Илья поддел мыском сапога сваленное в кучу лоскутное отрепье и раскидал его по песку.

– Он это непотребство по веткам, кустам да бобылям вокруг лагеря развешивал. Больной ублюдок, – брезгливо оценил содержимое короба кмет.

Как оказалось, обоняние Всеволода не обмануло. Ворох рванины и тряпья действительно сочился кровью, которой ветошь пропитали добротно, до хлюпающих звуков.

– А ну-ка, переверните этого нефыря [68], – скомандовал окольничий.

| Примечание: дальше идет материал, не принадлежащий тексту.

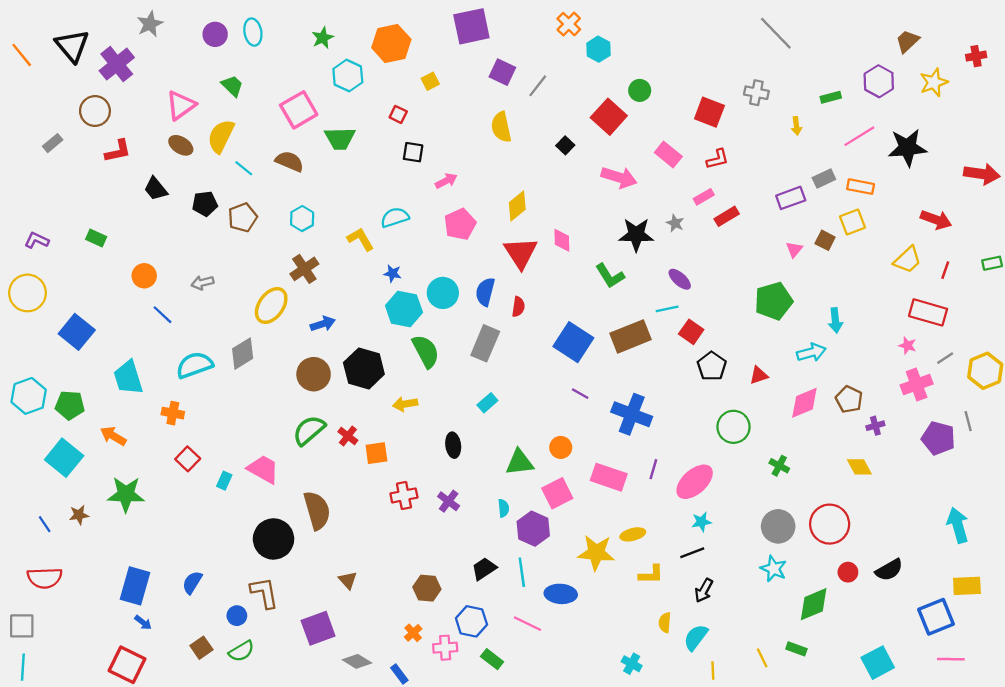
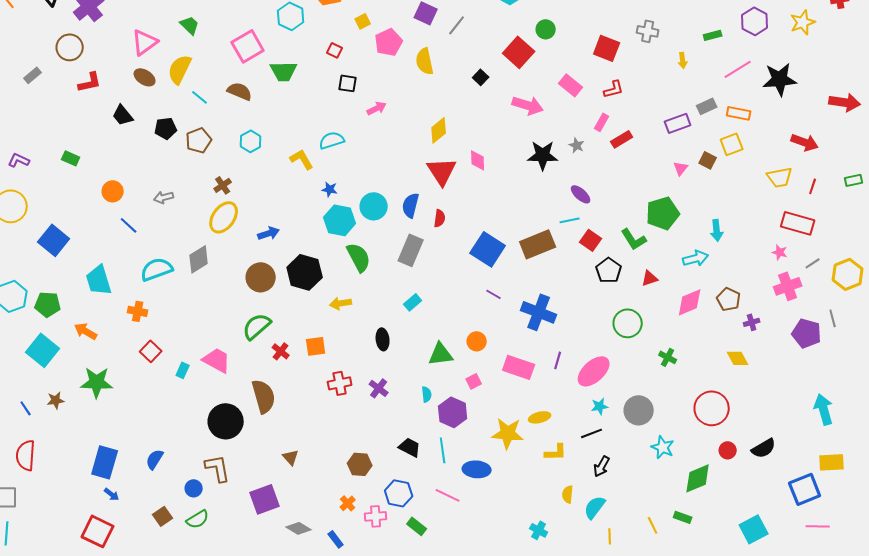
pink rectangle: (704, 197) -> (602, 122), turned -30
pink pentagon: (460, 224) -> (389, 42), moved
yellow trapezoid: (907, 260) -> (780, 177), turned 32
brown cross: (304, 269) -> (223, 185), moved, size x0.7
green L-shape: (610, 276) -> (634, 239), moved
red cross: (348, 436) -> (281, 351), moved
pink square: (557, 493) -> (474, 381), size x0.6
gray circle: (778, 526) -> (639, 410), moved
black trapezoid: (484, 569) -> (410, 447), turned 60
red semicircle: (45, 578) -> (26, 455), turned 96

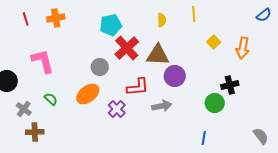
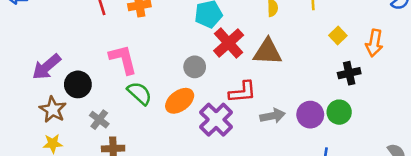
purple circle: (175, 76) -> (310, 115), moved
black cross: (230, 85) -> (349, 73), moved
green semicircle: (51, 99) -> (139, 93), moved, size x1.5
purple cross: (117, 109) -> (216, 120), size x1.5

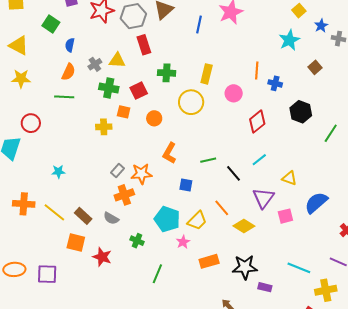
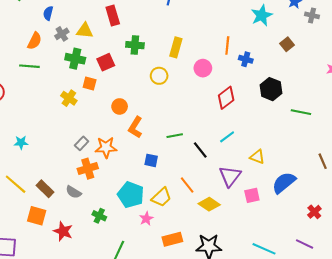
blue semicircle: (70, 45) -> (48, 13), moved
yellow circle: (191, 102) -> (159, 76), size x0.7
orange circle: (154, 118) -> (120, 106), moved
yellow cross: (104, 127) -> (69, 98), turned 35
green line: (331, 133) -> (301, 112), turned 66

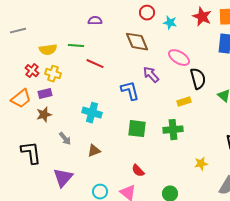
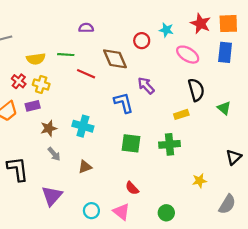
red circle: (147, 13) -> (142, 41), moved
brown diamond: (137, 42) -> (115, 59), moved
pink ellipse: (179, 58) -> (188, 55), moved
brown star: (44, 115) -> (49, 128), moved

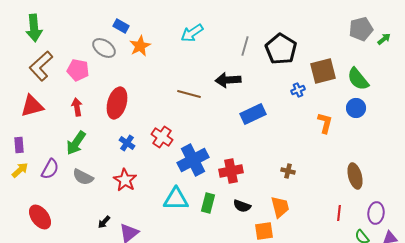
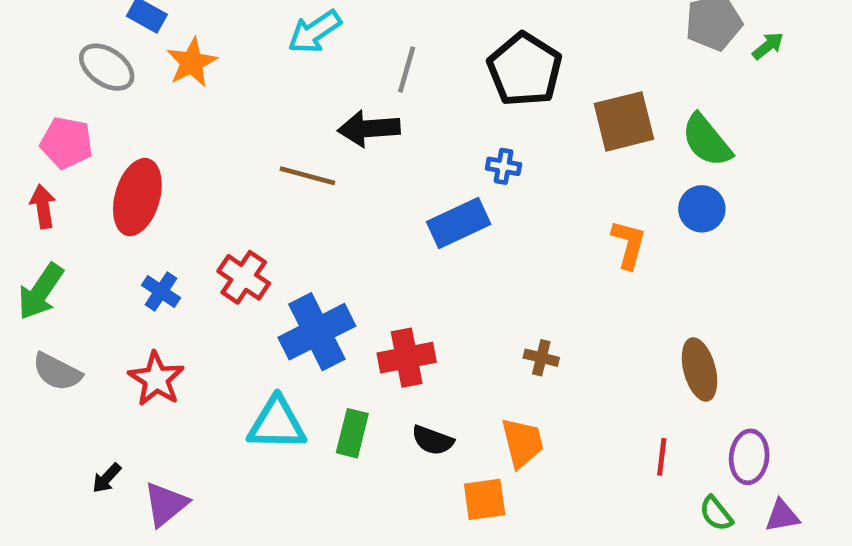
gray line: (245, 46) -> (407, 69), moved
pink pentagon: (78, 70) -> (67, 143), moved
black arrow: (228, 80) -> (369, 129), moved
blue cross: (298, 90) -> (503, 166), moved, turned 32

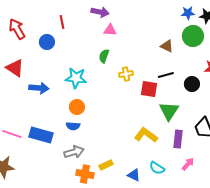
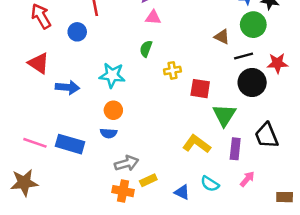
black line: (166, 75) -> (244, 56), moved
black circle: (192, 84) -> (252, 82), size x1.5
gray arrow: (74, 152) -> (127, 163), moved

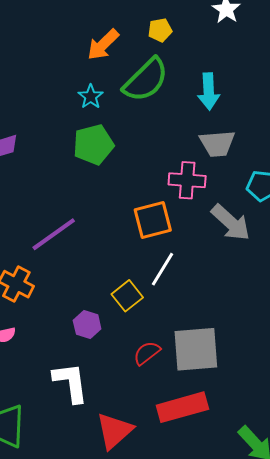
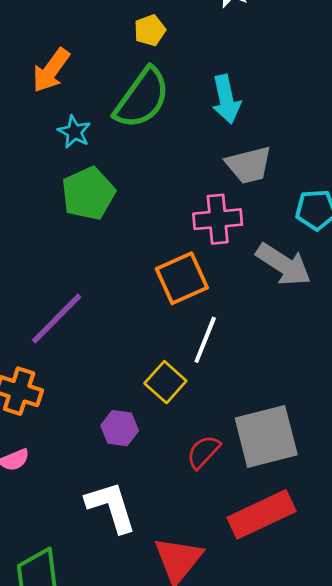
orange arrow: (103, 45) -> (51, 70), moved

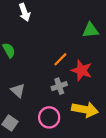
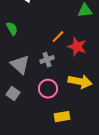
gray cross: (59, 86) -> (47, 60), moved
gray triangle: (18, 91) -> (20, 65), size x1.5

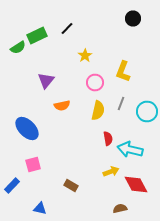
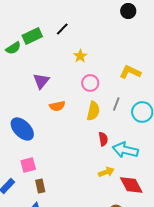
black circle: (133, 18) -> (128, 11), moved
yellow L-shape: (123, 72) -> (130, 72), moved, turned 95
brown rectangle: (71, 186) -> (40, 186), moved, turned 48

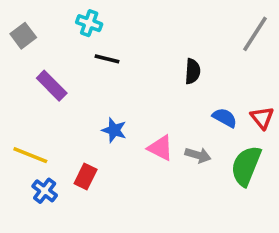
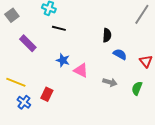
blue semicircle: (225, 118) -> (120, 54), moved
blue star: (114, 130) -> (63, 60), moved
pink triangle: (160, 148) -> (81, 70), moved
green semicircle: (246, 166) -> (137, 88), size x0.6

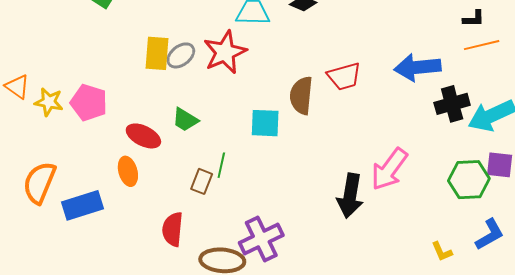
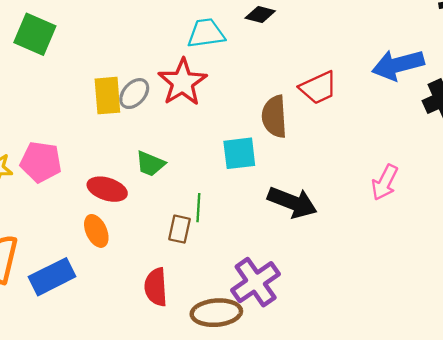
pink arrow: (389, 169) -> (385, 182), size x0.7
black arrow: (350, 196) -> (292, 202), moved, turned -69

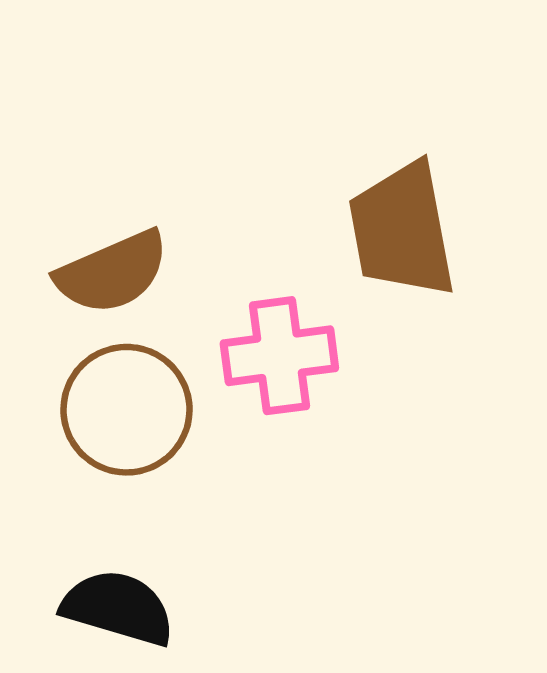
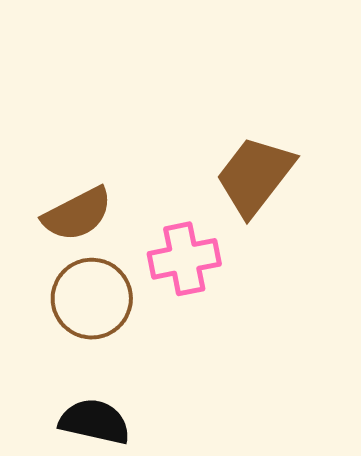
brown trapezoid: (402, 230) -> (255, 176), turned 52

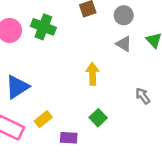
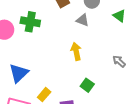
gray triangle: (124, 44) -> (83, 20), moved

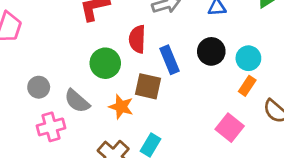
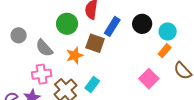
blue rectangle: (169, 60) -> (112, 26), turned 48
orange star: (121, 107) -> (75, 55), turned 30
pink cross: (51, 127) -> (42, 74), moved

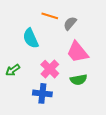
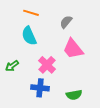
orange line: (50, 16) -> (31, 13), moved
green semicircle: (78, 80) -> (74, 95), moved

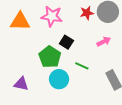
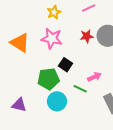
orange triangle: (20, 21) -> (20, 43), turned 30
pink arrow: (104, 41) -> (94, 77), moved
green pentagon: (50, 57) -> (48, 79), turned 30

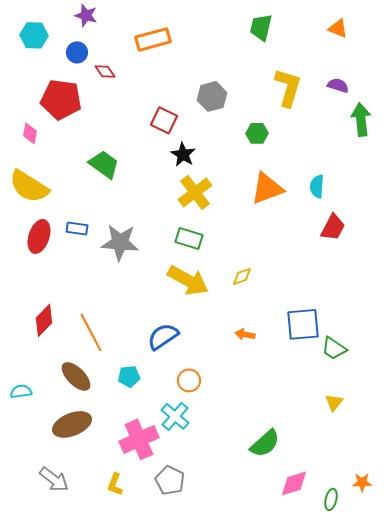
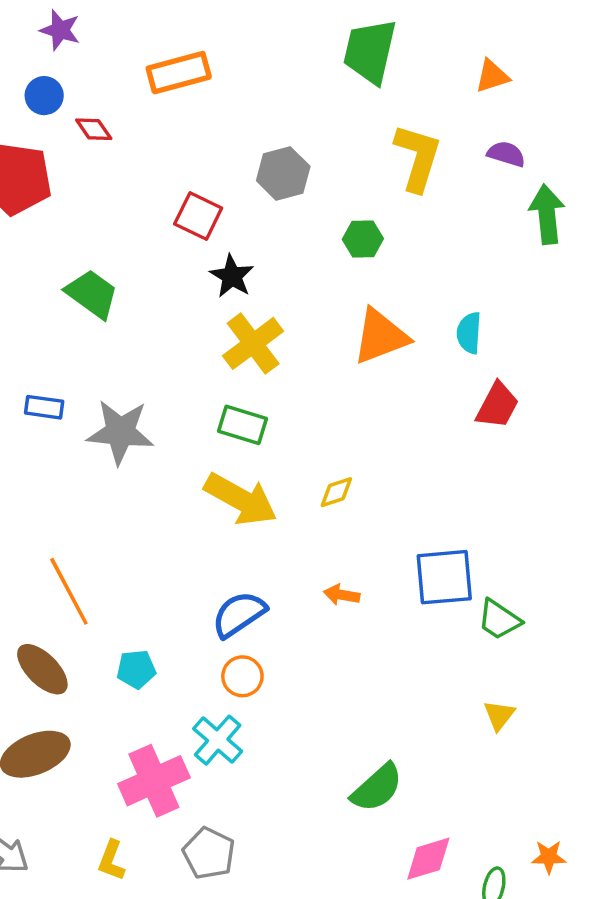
green trapezoid: (261, 27) -> (370, 51), size x1.4
orange triangle: (338, 28) -> (492, 76), moved, turned -40
blue semicircle: (163, 336) -> (239, 614), moved

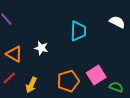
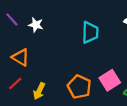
white star: (41, 48) -> (36, 25), moved
orange pentagon: (68, 81) -> (79, 87), turned -30

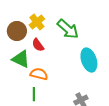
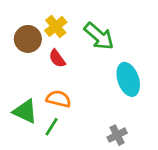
green triangle: (21, 59) -> (25, 111), moved
green line: (34, 94) -> (52, 127), turned 32

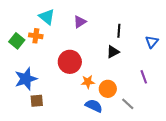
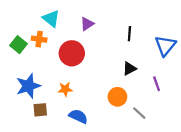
blue triangle: (152, 42) -> (165, 46), size x1.5
black triangle: (113, 52) -> (129, 69), moved
red circle: (70, 62) -> (72, 53), moved
orange star: (88, 82) -> (65, 89), moved
blue semicircle: (94, 106) -> (78, 116), moved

Пантелей, склонившись над пленником, дернул его за плечо, переворачивая лицом к свету.

– А, черт, в чем это он? – Десятник с отвращением отер о штанину испачканную руку.

– Печная сажа и свиной жир. Для татей, промышляющих ночными грабежами, самое оно, – пояснил Никодим, нелюдимый, молчаливый кмет, о котором Всеволод знал лишь то, что он когда-то служил в дружине созраньского князя. – Намазавшись такой дрянью, человек делается вроде как незрим в темноте и скользким становится, словно угорь. Руками хрен ухватишь. С энтой сволочиной мы тоже намучались, пока скрутили.

– Ясно. – Воевода присел подле пленника на корточки, стараясь понять, что здесь, черт побери, творится! С перемазанного сажей лица на него глядели светло-голубые глубоко посаженные глаза. В открытом взгляде без особого труда читалась ненависть, лишенная примеси страха.

Где-то Всеволод уже их видел.

– Пантелей, плесни-ка водой в личико нашему гостю. Страстно хочется узнать, с кем мы имеем дело.